◆ WHAT TO WORK ON: The listing is to be reproduced exactly, excluding its pictures.

START DATA EXTRACT

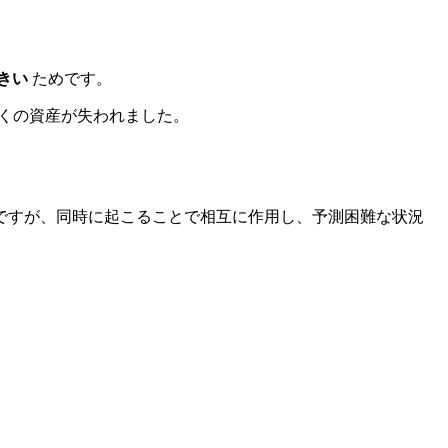
きい
ためです。
多くの資産が失われました。
ですが、同時に起こることで相互に作用し、予測困難な状況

END DATA EXTRACT

◆ RESULT OF THIS EXERCISE:
きい
ためです。
多くの資産が失われました。
ですが、同時に起こることで相互に作用し、予測困難な状況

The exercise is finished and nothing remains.